AS part of the efforts aimed at improving export competitiveness of Indian goods, the Commerce Minister, Mr Kamal Nath, may soon be required to review the policy on import of second-hand capital goods under the export promotion capital goods scheme (EPCG).

Currently, second-hand capital goods that are more than 10 years old cannot be imported under the EPCG scheme of the Exim Policy.

With the next edition of Exim Policy (2004-05) slated for July, the Commerce Ministry is faced with increased demand from the capital goods user industry in the country to relax the existing stipulation. On the other hand, the domestic capital goods manufacturers are making a case against any relaxation to the current policy.

"You must look into the interest of the domestic capital goods manufacturers before relaxing the restriction on second-hand capital goods," an official from BHEL pleaded to the Commerce Minister, Mr Kamal Nath, here at an interactive session on Exim Policy, organised by the Federation of Indian Chambers of Commerce and Industry (FICCI).

Some of the FICCI members from the user industry argued that old machines are available in international markets at affordable prices. "These machines, though more than 10 years old, have long residual life that we could take advantage of. The decision of importing such machines should be left to the entrepreneur as he is taking the risk. Why should there be a restriction of 10 years for second-hand capital goods imports under EPCG scheme?" a leading industrialist asked.

Mr Kamal Nath played it safe by asking FICCI to give its submission on this issue after getting consensus from its members. He also wanted FICCI to submit a paper on their concerns on free trade agreements.

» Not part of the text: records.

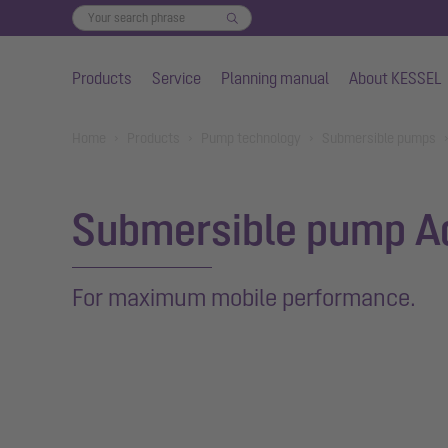
Products
Service
Planning manual
About KESSEL
Skip to main content
You are here:
Home
Products
Pump technology
Submersible pumps
Submersible pump A
For maximum mobile performance.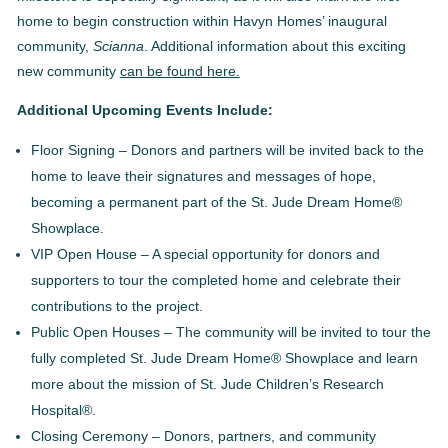
home to begin construction within Havyn Homes’ inaugural
community,
Scianna
. Additional information about this exciting
new community
can be found here.
Additional Upcoming Events Include:
Floor Signing – Donors and partners will be invited back to the
home to leave their signatures and messages of hope,
becoming a permanent part of the St. Jude Dream Home®
Showplace.
VIP Open House – A special opportunity for donors and
supporters to tour the completed home and celebrate their
contributions to the project.
Public Open Houses – The community will be invited to tour the
fully completed St. Jude Dream Home® Showplace and learn
more about the mission of St. Jude Children’s Research
Hospital®.
Closing Ceremony – Donors, partners, and community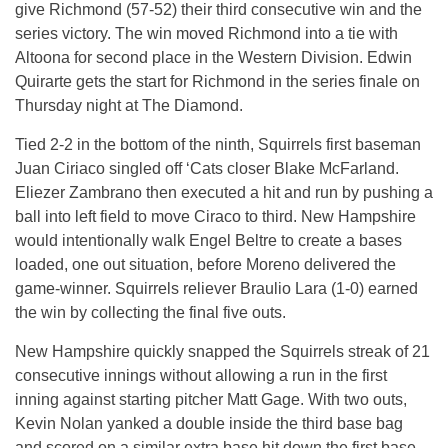
give Richmond (57-52) their third consecutive win and the
series victory. The win moved Richmond into a tie with
Altoona for second place in the Western Division. Edwin
Quirarte gets the start for Richmond in the series finale
on
Thursday
night at The Diamond.
Tied 2-2 in the bottom of the ninth, Squirrels first baseman
Juan Ciriaco singled off ‘Cats closer Blake McFarland.
Eliezer Zambrano then executed a hit and run by pushing a
ball into left field to move Ciraco to third. New Hampshire
would intentionally walk Engel Beltre to create a bases
loaded, one out situation, before Moreno delivered the
game-winner. Squirrels reliever Braulio Lara (1-0) earned
the win by collecting the final five outs.
New Hampshire quickly snapped the Squirrels streak of 21
consecutive innings without allowing a run in the first
inning against starting pitcher Matt Gage. With two outs,
Kevin Nolan yanked a double inside the third base bag
and scored on a similar extra base hit down the first base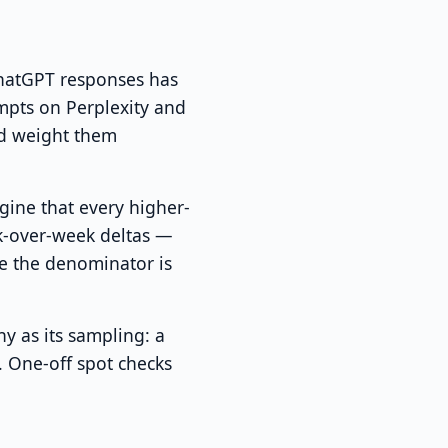
ChatGPT responses has
mpts on Perplexity and
nd weight them
gine that every higher-
k-over-week deltas —
e the denominator is
y as its sampling: a
. One-off spot checks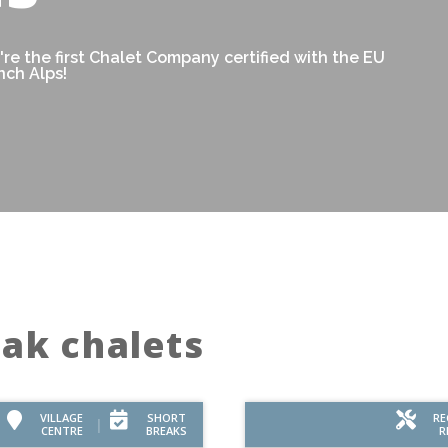
re the first Chalet Company certified with the EU
nch Alps!
eak chalets
VILLAGE
SHORT
RE
CENTRE
BREAKS
R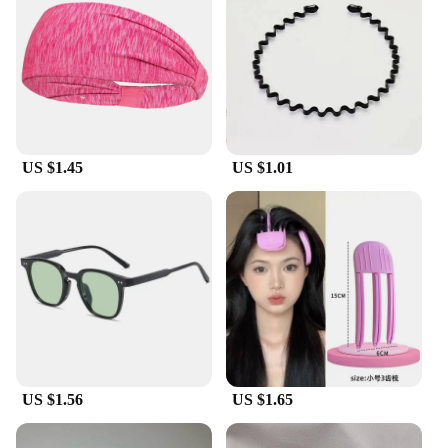
US $1.45
US $1.01
US $1.56
US $1.65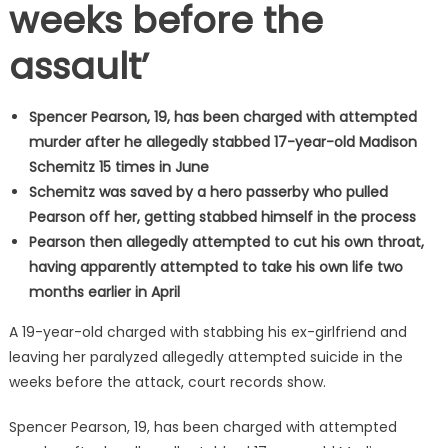
weeks before the
assault’
Spencer Pearson, 19, has been charged with attempted
murder after he allegedly stabbed 17-year-old Madison
Schemitz 15 times in June
Schemitz was saved by a hero passerby who pulled
Pearson off her, getting stabbed himself in the process
Pearson then allegedly attempted to cut his own throat,
having apparently attempted to take his own life two
months earlier in April
A 19-year-old charged with stabbing his ex-girlfriend and
leaving her paralyzed allegedly attempted suicide in the
weeks before the attack, court records show.
Spencer Pearson, 19, has been charged with attempted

The Commerce Secretary, Mr Dipak Chatterjee, however, pointed out that it was at the instance of chambers like FICCI that the existing restriction on second-hand capital goods imports was introduced.

On Special Economic Zones (SEZs), Mr Kamal Nath promised that the SEZ Bill would soon be introduced in Parliament.

He also made it clear that there is no move or intent on part of the Government to dilute the Export-Oriented Unit (EOU) scheme.

"We are not thinking of diluting EOUs. We must strengthen EOUs. SEZ is not replacement of EOUs. Such zones are promoted to complement EOUs, since SEZs offer site-specific advantages, EOUs that are not part of the sites would face impediments," Mr Kamal Nath said.

He said that the thrust of the forthcoming Exim policy would be on increasing exports from the agro sector and creating employment opportunities for the rural youth.